Sunday, December 18, 2011

Should alcohol carry warnings?

Proposals for government-mandated health warnings on alcohol treat Australians as if they are too stupid to look after their own health, and are unlikely to work.

Alcohol is already taxed highly in an effort to discourage consumption, most children are taught about its harmful side-effects in school and we're bombarded with responsible drinking advertising, funded by our taxes.  So yet another message from the ''Nanny State'' about the evils of alcohol is unnecessary.

And the details of these proposals are ludicrous.

For example, in the Blewett Report handed to the Government in January this year, recommendation 27 suggested that pre-mixed drinks should ''comply with all general nutrition labelling requirements, including disclosure of a mandatory Nutrition Information Panel''.

Is there one person in Australia who thinks that alcohol is nutritious and who would reconsider their purchase of that four-pack of sugary vodka because it had too many kilojoules?

There's no clearer evidence the public health lobby has gone completely off the rails than the proposal that government-mandated health warnings adorn everything from an alcopop to a bottle of Penfolds Grange.

As public health lecturer Dr Michael Keane argues, public health used to be about protecting people from the harmful activities of others.  Governments sensibly took action, for example, to prevent the pollution of our water supply.  But these new proposals are not about protecting us from each other, but advocate laws that seek to protect us from ourselves.

It's firmly from the ''government knows best'' school of policy.  It stems from an outdated notion that a group of experts is better placed to judge what is good for us than we are.

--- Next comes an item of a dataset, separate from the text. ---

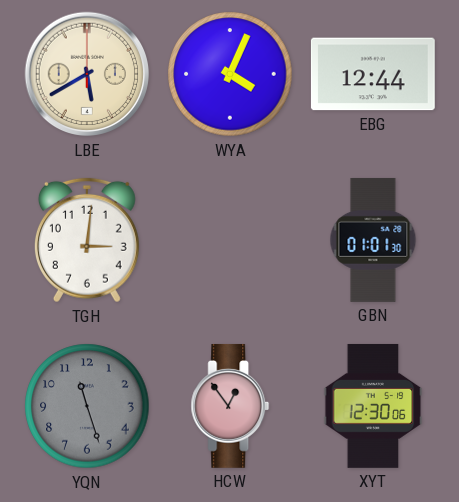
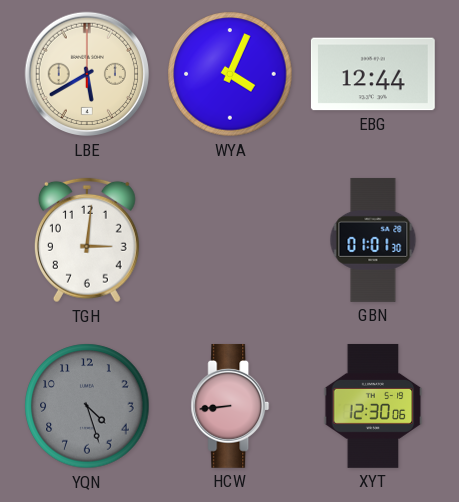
YQN: 11:27 -> 4:27
HCW: 12:54 -> 8:44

Of course, advocates of this world view are careful to couch their arguments in more sympathetic terms.

We're told that alcohol warning labels are necessary to protect children, particularly during pregnancy, as if parents are too dumb and careless to exercise caution when starting a family.

Mothers and fathers who don't care about the risks of alcohol consumption to their kids are not going to change their behaviour because of a warning label.  No law can protect children against bad parenting.

And just as we have seen with tobacco, what seems like an innocuous proposal at first to help ''inform the public'' or to ''protect children'' almost always subsequently morphs into something much more draconian and oppressive.

Australians aren't stupid.  Most of us know how to enjoy a drink or two without harming our health.  And those who don't won't change because of a government warning label.